Thursday, July 15, 2021

Attending to Unfinished Business


I often hear talk of genealogy "do overs." Perhaps I just don't get that concept because I am always making adjustments to my family trees. 

Now that I am revisiting a brick wall ancestor who had previously kept me locked in check mate, I am again discovering several spots needing further attention. Catherine Kelly Stevens may have departed this life early, but her siblings' entries in my newly-combined family tree still need attention.

That problem occurred back in January, though of course I never noticed the defect until now. It all came about when I realized the best way to handle our new world of genetic genealogy was to abandon my former tree-keeping design of a separate tree for each of my child's grandparents. Instead of keeping one tree for my mother-in-law and yet another one for my father-in-law, I decided to merge the two trees into one.

That decision, however, presented a problem of its own. While I could now attach my husband's DNA test to one specific tree—and better handle the identities of each of his DNA matches on that same unified tree—I couldn't simply take the one tree and merge it with the other.

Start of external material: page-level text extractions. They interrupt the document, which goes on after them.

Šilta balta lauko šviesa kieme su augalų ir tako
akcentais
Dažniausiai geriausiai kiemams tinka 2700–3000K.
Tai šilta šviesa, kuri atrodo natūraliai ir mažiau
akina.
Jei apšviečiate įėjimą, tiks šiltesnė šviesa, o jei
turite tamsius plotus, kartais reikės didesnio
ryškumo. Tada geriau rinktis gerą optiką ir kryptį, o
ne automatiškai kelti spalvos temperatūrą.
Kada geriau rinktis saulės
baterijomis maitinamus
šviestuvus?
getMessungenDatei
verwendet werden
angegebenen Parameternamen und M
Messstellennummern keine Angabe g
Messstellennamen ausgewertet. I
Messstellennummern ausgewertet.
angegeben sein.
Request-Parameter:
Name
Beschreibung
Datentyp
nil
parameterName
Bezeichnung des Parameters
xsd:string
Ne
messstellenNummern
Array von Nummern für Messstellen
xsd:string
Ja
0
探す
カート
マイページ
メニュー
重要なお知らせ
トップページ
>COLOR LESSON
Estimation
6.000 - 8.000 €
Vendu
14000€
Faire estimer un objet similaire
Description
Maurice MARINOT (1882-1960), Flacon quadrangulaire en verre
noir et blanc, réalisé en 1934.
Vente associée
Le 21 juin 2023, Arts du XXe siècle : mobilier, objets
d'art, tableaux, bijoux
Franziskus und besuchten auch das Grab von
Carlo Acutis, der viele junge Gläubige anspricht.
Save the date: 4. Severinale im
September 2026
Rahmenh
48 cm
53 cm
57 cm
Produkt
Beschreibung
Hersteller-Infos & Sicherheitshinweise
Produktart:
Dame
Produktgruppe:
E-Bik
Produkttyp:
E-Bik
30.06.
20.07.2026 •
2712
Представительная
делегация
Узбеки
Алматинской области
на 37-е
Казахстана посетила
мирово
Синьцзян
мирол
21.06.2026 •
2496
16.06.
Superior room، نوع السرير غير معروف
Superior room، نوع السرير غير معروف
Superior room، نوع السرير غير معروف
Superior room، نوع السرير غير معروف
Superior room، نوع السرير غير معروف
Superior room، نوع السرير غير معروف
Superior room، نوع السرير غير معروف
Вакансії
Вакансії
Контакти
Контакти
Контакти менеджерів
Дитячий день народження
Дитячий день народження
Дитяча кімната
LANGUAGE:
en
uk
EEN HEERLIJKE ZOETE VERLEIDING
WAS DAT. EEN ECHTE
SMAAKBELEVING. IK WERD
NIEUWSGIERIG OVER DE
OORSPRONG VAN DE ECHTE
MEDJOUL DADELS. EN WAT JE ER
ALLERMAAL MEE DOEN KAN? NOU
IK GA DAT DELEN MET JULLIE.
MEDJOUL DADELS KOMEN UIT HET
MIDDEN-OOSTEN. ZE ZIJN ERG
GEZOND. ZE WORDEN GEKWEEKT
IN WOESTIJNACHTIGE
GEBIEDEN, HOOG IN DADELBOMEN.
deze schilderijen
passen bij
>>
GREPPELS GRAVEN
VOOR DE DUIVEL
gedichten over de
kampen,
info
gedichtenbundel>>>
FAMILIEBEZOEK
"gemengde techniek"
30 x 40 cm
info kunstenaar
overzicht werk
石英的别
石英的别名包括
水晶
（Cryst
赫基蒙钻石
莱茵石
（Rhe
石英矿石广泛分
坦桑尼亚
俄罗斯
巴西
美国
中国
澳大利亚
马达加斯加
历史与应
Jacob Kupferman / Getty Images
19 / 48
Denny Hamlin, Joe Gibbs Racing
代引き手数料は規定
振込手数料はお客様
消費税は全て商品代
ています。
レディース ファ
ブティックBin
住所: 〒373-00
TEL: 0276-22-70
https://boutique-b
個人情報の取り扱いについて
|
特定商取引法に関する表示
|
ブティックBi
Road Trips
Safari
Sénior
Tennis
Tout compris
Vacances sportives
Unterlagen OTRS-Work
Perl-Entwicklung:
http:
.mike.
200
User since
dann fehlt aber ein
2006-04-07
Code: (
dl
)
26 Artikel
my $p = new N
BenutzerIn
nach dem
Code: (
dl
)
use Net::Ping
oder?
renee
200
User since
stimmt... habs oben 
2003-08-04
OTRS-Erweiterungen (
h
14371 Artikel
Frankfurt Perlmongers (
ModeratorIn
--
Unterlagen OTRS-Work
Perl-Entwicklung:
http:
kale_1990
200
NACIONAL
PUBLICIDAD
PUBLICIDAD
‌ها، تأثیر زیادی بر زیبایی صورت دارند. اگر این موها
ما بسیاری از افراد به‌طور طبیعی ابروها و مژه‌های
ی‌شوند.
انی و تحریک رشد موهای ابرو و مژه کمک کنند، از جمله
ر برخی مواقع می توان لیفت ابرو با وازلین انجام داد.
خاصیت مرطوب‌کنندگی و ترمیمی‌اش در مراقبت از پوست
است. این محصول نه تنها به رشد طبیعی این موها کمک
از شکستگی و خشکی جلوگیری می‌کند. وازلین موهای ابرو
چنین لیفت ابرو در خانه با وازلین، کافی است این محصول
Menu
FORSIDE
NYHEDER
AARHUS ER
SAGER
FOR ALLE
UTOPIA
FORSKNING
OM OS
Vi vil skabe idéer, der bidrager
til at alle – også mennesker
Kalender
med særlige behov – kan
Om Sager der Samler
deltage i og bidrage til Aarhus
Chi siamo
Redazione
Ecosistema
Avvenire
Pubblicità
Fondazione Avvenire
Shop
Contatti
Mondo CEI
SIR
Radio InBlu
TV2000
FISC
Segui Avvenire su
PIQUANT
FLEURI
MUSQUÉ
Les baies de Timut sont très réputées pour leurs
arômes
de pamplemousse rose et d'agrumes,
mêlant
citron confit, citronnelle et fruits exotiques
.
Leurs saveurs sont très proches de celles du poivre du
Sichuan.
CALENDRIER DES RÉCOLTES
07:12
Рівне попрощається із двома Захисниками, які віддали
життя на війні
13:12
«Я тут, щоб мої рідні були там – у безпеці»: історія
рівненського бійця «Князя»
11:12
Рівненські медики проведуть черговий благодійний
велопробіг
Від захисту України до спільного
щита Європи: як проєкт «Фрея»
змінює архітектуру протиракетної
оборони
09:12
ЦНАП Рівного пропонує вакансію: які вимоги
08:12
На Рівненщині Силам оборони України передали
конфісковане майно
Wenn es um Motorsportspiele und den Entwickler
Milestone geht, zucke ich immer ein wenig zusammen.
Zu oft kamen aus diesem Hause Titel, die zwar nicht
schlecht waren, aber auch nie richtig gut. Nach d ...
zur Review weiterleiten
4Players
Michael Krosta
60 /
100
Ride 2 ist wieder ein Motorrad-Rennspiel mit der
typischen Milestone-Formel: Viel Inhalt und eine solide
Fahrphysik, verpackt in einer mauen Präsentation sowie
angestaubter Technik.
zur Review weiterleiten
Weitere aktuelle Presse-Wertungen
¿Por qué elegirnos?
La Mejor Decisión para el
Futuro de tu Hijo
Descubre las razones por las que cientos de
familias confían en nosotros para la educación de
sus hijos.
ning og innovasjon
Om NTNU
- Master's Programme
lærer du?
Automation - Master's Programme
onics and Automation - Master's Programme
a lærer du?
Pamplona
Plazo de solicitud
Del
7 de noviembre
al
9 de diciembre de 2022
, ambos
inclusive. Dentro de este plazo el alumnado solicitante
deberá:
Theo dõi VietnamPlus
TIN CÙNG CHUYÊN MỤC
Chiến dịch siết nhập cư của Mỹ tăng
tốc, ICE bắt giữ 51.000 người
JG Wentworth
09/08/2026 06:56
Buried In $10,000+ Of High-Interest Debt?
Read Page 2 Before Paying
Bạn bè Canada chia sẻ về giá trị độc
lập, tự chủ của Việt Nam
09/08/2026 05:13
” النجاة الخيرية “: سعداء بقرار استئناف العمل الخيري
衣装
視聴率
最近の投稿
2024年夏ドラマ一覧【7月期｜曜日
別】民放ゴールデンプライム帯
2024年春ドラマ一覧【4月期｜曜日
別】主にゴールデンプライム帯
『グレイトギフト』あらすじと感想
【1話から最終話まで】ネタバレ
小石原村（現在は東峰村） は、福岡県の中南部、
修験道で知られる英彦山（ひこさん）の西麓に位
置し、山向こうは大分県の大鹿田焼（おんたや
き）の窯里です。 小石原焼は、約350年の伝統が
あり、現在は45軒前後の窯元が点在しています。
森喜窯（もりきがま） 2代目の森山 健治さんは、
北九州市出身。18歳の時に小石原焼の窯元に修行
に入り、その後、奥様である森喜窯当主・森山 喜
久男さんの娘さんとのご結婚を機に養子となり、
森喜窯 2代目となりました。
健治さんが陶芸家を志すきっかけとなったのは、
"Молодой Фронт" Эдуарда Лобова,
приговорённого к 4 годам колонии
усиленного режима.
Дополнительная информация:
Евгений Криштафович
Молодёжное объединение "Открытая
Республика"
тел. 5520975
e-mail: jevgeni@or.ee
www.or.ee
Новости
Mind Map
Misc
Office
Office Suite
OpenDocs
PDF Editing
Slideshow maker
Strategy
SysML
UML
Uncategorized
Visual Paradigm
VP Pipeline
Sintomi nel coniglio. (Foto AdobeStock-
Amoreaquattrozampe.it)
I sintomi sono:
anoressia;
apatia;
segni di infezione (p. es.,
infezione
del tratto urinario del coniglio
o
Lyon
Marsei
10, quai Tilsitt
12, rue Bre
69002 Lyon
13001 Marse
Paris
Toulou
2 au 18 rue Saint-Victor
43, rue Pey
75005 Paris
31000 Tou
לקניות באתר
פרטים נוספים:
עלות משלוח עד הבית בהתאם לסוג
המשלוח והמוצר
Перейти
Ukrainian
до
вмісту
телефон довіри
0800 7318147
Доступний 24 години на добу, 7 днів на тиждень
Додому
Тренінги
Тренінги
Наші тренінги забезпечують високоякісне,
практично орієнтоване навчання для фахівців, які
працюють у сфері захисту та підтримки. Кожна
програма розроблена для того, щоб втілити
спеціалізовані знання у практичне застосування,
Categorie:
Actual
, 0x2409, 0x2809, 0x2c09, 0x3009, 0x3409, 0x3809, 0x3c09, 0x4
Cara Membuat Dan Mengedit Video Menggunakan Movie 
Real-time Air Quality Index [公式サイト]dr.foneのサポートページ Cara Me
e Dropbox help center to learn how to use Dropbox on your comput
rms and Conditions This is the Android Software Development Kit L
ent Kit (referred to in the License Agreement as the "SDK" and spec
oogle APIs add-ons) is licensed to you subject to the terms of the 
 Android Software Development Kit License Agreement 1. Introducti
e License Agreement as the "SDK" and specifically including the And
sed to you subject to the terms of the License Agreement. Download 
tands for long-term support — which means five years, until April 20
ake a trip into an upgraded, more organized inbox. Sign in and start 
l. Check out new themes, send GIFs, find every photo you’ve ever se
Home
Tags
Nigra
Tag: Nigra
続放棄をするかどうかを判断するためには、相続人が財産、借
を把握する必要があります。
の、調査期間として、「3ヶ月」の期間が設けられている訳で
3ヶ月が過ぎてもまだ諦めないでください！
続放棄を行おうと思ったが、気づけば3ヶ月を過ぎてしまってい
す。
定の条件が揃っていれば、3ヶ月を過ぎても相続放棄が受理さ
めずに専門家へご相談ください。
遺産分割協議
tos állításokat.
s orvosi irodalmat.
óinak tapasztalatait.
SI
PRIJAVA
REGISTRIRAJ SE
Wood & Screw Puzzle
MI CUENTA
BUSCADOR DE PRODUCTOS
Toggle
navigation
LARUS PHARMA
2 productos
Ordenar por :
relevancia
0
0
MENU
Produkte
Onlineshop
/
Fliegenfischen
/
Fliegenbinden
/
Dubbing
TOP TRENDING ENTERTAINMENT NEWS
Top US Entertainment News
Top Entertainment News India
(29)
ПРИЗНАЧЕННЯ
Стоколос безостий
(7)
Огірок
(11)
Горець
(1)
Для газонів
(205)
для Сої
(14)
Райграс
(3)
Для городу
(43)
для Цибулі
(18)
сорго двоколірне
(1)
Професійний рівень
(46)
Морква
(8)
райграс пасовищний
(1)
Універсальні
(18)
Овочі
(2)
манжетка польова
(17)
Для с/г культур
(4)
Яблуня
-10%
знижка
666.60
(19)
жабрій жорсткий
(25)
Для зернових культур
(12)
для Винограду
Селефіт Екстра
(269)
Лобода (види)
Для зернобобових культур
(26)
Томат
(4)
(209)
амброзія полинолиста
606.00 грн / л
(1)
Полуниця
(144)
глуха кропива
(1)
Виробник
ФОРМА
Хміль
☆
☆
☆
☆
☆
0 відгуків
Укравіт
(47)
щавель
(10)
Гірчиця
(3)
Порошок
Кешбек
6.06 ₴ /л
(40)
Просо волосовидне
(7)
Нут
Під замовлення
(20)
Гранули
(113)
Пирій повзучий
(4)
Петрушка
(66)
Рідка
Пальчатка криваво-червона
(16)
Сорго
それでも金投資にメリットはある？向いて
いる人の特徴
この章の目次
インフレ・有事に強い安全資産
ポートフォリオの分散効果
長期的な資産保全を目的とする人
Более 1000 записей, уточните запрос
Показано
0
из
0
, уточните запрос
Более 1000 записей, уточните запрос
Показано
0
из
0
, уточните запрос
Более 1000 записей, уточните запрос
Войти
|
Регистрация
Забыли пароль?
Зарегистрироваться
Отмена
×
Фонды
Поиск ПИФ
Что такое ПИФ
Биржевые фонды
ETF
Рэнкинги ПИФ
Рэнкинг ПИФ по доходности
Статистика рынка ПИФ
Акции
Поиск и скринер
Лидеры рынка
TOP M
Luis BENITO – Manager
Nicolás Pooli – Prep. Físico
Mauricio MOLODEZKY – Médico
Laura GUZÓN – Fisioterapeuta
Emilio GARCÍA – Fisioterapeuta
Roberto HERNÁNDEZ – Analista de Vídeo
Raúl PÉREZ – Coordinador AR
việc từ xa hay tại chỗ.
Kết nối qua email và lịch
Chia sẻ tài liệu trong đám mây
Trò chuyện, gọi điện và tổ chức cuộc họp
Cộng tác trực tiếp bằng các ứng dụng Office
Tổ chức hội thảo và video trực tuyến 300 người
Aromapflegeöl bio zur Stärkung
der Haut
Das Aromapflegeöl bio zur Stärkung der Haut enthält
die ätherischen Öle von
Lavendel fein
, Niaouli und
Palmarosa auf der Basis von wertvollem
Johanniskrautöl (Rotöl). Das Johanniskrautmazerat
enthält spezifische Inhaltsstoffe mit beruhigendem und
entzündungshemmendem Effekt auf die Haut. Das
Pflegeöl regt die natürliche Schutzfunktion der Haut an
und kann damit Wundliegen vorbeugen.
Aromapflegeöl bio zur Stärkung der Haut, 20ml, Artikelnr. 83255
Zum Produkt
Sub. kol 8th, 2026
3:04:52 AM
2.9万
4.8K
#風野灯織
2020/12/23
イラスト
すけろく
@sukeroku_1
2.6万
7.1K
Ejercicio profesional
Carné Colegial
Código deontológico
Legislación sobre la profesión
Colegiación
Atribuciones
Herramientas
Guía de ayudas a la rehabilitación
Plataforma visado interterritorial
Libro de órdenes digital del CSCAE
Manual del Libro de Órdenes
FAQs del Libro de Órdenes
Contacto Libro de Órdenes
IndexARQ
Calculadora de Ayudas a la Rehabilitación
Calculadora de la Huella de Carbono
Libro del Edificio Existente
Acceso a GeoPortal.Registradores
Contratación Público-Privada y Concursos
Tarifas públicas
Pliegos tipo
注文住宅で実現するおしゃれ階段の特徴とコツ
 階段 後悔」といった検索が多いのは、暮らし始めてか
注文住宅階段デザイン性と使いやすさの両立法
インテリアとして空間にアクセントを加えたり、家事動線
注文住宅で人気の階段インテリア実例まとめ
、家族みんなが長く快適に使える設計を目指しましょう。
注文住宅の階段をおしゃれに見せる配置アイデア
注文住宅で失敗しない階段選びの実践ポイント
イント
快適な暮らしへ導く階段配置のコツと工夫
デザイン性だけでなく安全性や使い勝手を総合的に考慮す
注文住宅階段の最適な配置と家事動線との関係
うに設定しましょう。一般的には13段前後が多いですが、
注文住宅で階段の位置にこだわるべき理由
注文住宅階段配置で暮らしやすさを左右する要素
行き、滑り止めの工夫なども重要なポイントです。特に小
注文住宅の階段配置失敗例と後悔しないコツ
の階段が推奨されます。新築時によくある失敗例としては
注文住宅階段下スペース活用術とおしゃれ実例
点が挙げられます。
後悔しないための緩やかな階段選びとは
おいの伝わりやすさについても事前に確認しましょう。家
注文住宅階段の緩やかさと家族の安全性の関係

Well, technically, I could. But I don't want to.

Why? I'm a stickler for what I call the "footnote" column on each relative's profile in If I simply add information from another tree—whether it is a tree I've built myself or someone else's work—all I'll see on the "footnote" column is a tag identifying the source as another Ancestry tree. Of course, I don't want that; I want the footnote column to include, well, footnotes. I want to see a link to the document where I found each line item of that ancestor's life details.

So yes, that meant ever since January, I've been slogging through those thousands of names and adding each census record, each death record, and each additional genealogically significant item, line by line, to the correct ancestor on the new, combined tree.

The easiest way to do this was to add my father-in-law's tree to my mother-in-law's tree. After all, hers is the disproportionately huge one which was approaching twenty thousand entries already. Why make things any harder on me?

In the process, inadvertently there were some Stevens line ancestors left out of the the very family I'm trying to work on right now. So, just consider this month my own personal genealogy do-over of sorts, rebuilding the tree for all of Catherine Kelly Stevens' siblings, their spouses and, for those who had children, all those lines of descent as well.

On the positive side, any time we review our work with those fresh eyes, not only do we discover incomplete work, but we can discover newly digitized documents which can add to the story. Using, for instance, I've now added several other details to this extended family line, by virtue of marriage and obituary entries which were not available to me, the last time I passed this way.

Tedious? Yes. But while I haven't yet stumbled upon any new facts to help point me in the right direction concerning these Irish immigrants, at least I'm getting a clearer picture of what life was like for the Kelly family, once they settled in their new world in Lafayette, Indiana, back in the 1850s.